With some caution, we continued our daily conversations over the phone and chats. She lived in Bangalore and worked for an MNC in the technology and design field. She had been there for the past four years. Her home and family were back here in Bombay. She decided to come down for a short holiday. This was sometime in the early rainy season. My grandfather had passed away a week before I first interacted with her. I had not been on talking terms with my folk, owing to the frustrating experiences I was put through over my first ex, a Hindu. The queue of rejections from people of my own faith left a sour taste in my mouth. I refused to go to my grandfather’s funeral and I think I offended a lot of people in the process.

We met one evening after work, right outside the IIT compound. it was drizzling, and I crossed the overbridge, waiting 10 minutes for her to arrive. We shook hands and smiled. I was as shy as her. This was the first time I had spoken with someone this long, that too on a matrimony web site, and then finally met in person. I wasn’t being rejected and I was being treated with dignity. I felt good about things. The drizzled died out, and we walked along the lake, making small talk. There was something about her that seemed a bit off while we walked. I have tried not to be so judgmental since my first relationship, so I ignored this. There was this odd, blank stare, looking blindly at the distance, eyes wide open and never blinking, possibly dreaming. The conversations went on till we settled down on a bench, and then we had a longer chat. We had a drink and dinner at a nearby restaurant. This was a perfectly normal ‘date’. I wished her goodbye at around 10 and made sure she got a rickshaw ride back home, which was 10 minutes away.

I informed my parents about the evening and they seemed perfectly content about everything. She did too, with similar reactions from her parents. They seemed excited, she told me. She told me how psyched her mother was to meet me. We met again the following day, spending an entire day in South Bombay, watching an animated movie, then having lunch at a posh restaurant, followed by a Good Friday evening mass at a church nearby. We then had an eventful evening staring into the sunset.

Her parents were quite religious, the types that said grace before every meal, prayers before any major event, the rosary every day. It was then natural, that they urged us not to skip mass. Her parents also felt I should have dropped her home the previous night. I travelled back with her, making sure she reached home safely. I needed to display more chivalry, especially with someone this delicate, sweet and smart as her. These were things I had to learn, and I quickly made those changes in my ways. I had everything to lose.

She invited me over to her place the following day. She stayed next to a major highway, in a decent, middle-class society just like ours. It felt like my idea of a home in Mumbai. Not too upscale to feel intimidating and fake, yet not too uncomfortable. Some neighbours saw me come over. They smiled, and I smiled back.
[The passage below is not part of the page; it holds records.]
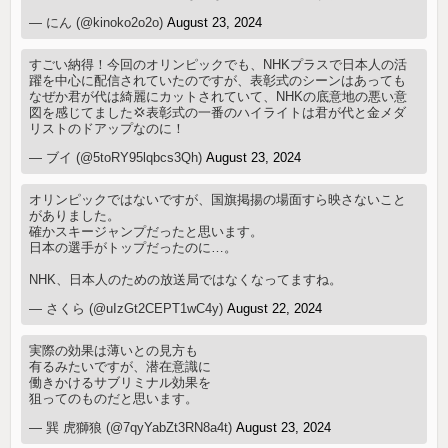
— にん (@kinoko2o2o)
August 23, 2024
すごい納得！今回のオリンピックでも、NHKプラスで日本人の活
躍を中心に配信されていたのですが、表彰式のシーンはあっても
なぜか君が代は綺麗にカットされていて、NHKの底意地の悪い意
図を感じてました💢表彰式の一番のハイライトは君が代と金メダ
リストのドアップなのに！
— ブイ (@5toRY95lqbcs3Qh)
August 23, 2024
オリンピックではないですが、国旗掲揚の場面すら映さないこと
がありました。
確かスキージャンプだったと思います。
日本の選手がトップだったのに…。
NHK、日本人のための放送局ではなくなってますね。
— さくら (@uIzGt2CEPT1wC4y)
August 22, 2024
実際の効果は薄いとの見方も
有るみたいですが、潜在意識に
働きかけるサブリミナル効果を
狙ってのものだと思います。
— 巽 虎獅狼 (@7qyYabZt3RN8a4t)
August 23, 2024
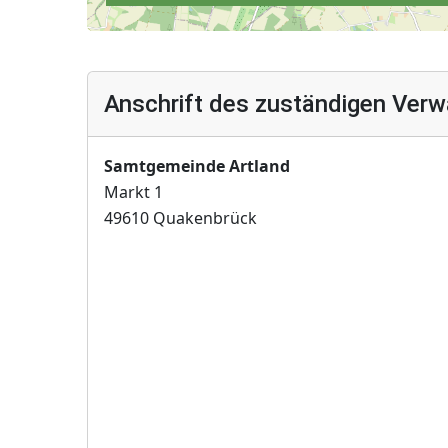
Anschrift des zuständigen Verw
Samtgemeinde Artland
Markt 1
49610 Quakenbrück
I met her parents. Her mother, a Mangalorean woman in her late 50s, was delighted to see me. She told me, she couldn’t believe her daughter found someone so easily, that she had been praying for someone, and I seemed just the kind she imagined. X2’s mother seemed a bit nervous, not because of our meeting but in her posture. She looked somewhat subdued, and ill. Honestly though, for all the ranting I do on this blog, I need to stick my neck out for some people. Her mother is one of them, and I have the utmost respect for her, even to this day. I have always wished her well and I still do.

She offered me snacks and tea, even told to stick around longer and stay for dinner! X2’s father, a Goan, looked younger but he was the same age as her, only healthier, and well dressed. A very presentable guy for his age no doubt, he never made eye contact and would mumble all along. He coughed every now and then, in this very crude, sickly manner. I tried to be nice to him, keeping the conversation going while he acknowledged, but rarely excited. Most of the conversation he made was vague. He kept saying random things like, ‘I do this, and that, and I don’t understand technology. It’s whatever, something, something…’. His voice turned commanding while addressing his wife, and boastful while speaking to his children.
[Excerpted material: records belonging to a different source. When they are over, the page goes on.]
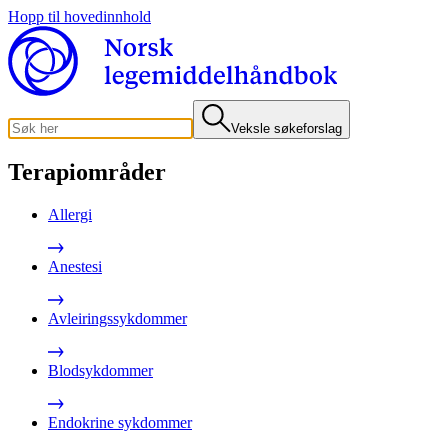
Hopp til hovedinnhold
Veksle søkeforslag
Terapiområder
Allergi
Anestesi
Avleiringssykdommer
Blodsykdommer
Endokrine sykdommer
X2 had two younger siblings, the youngest, a sister who was 19 or 20 at the time. She was completing a design course in a different city. The brother was a few years elder, a chef trying to make it big. He would always be at the hotel most of the time, but rarely at home. I only met him once. He shook hands, smiled, introduced himself and I did the same, before he left.

The other person I have a lot of respect for, was X2’s grandfather. He lived with them at the time. He passed about two years ago. He was a hockey coach at one point, sang on All-India-Radio, served in the railways and he was well read. I could tell all this from his conversations he had with me. He brought up a large family. He was extremely modest, jolly, courteous, and alert, even at the age of 91. He wished us well, and he was delighted to know his eldest grand-daughter had found someone!

I think the next day is when we went to meet her maternal grandmother. She lived with her son, in a slightly older part of town, in Mumbai. She repeated just what X2’s mother had said. She’d been praying for this day. “I wanted a Mangalorean boy for my sweetheart, and I knew he was going to be like you. I knew it!”. I had no idea how happy she was, she told me. She made us lunch and made us feel at home. Her son, X2’s uncle had a similar appearance as her mother. He too seemed slow in his movements. He made very slow conversation, mumbling most of the time. He had taken voluntary retirement for his illness. I tried to make the most of our conversation and he smiled back most of the time.

His wife, like him worked for the same airline, as did X2’s father at one point in the late 80s or so, and X2’s mother till she retired just a year or so back. As someone who likes airlines himself, I tried to make all kinds of conversations, on the topic of planes, airlines, the culture, and their fleets. We could all relate on so many things. It was fun!

All these meetings instilled a sense of confidence in X2’s family, and in me along with a lot of joy, and relief. I communicated this to my parents. X2 came over, and we reciprocated the same to her. It was assumed, we were getting along well, and we were going to get married soon. I went back to talking with my parents again. Maybe, this was the big change I needed to break my depressive, closed state of mind that I had lived with for the two years past.

X2 went back to Bangalore after her short holiday, and we resumed our conversations over the phone and the web. I hadn’t seen telephone bills like this since the days of dialup internet. We would spend each night on the phone, or on video call, watch movies and YouTube videos together on Hangouts. This was us, for the first four months. I remember X2 telling me, she had never experienced this kind of peace with anyone and she was so happy we weren’t fighting at all.

I wished it hadn’t changed, but it was going to, and how!